The yen’s fluctuating value has long been an issue for Japanese automakers, and an Automotive News report notes the currency has declined 14 percent since November 13, 2012. Among the big three Japanese automakers, Toyota may benefit the most from a weakening yen since it produces more vehicles in Japan than Nissan and Honda. Additionally, sales in most global markets increased, including a 13.5 percent gain compared to the same period in 2011 when the automaker was still recovering from Japan’s natural disaster. As a result of more than $1 billion allotted for legal fees related to U.S. consumers who say their resale value dropped because of recalls, however, the company had a quarterly operating loss in North America.
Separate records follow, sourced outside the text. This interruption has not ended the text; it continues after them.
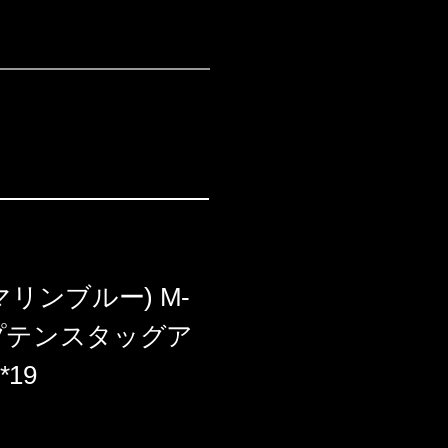
リンブルー) M-
キャプテンスタッグア
19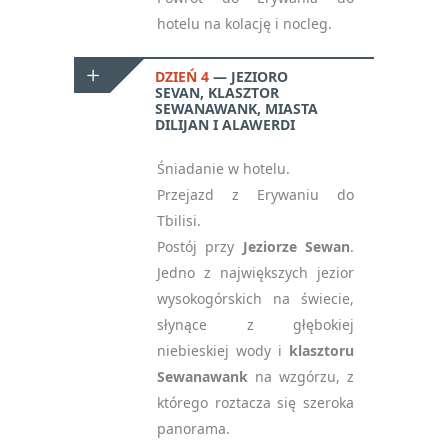
hotelu na kolację i nocleg.
DZIEŃ 4
JEZIORO
SEVAN, KLASZTOR
SEWANAWANK, MIASTA
DILIJAN I ALAWERDI
Śniadanie w hotelu.
Przejazd z Erywaniu do
Tbilisi.
Postój przy
Jeziorze Sewan
.
Jedno z największych jezior
wysokogórskich na świecie,
słynące z głębokiej
niebieskiej wody i
klasztoru
Sewanawank
na wzgórzu, z
którego roztacza się szeroka
panorama.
Toyota also had positive results in its home country, where it earned a profit for a fourth straight quarter, despite a 5.1-percent decline in sales. Over in Europe, Toyota isn’t immune to the region’s struggling market; the automaker’s quarterly operating profit fell, and in China, Toyota’s overall sales during 2012 dropped 4.9 percent, marking it the first time Toyota sales have declined in the country in recent years.
Still, the third quarter report was enough reason for Toyota to increase its annual profit forecast (ending this March) by 10 percent to $9.3 billion dollars. It also has set a goal of 9.91 million units during 2013 after achieving a record high 9.75 million vehicles sold last year.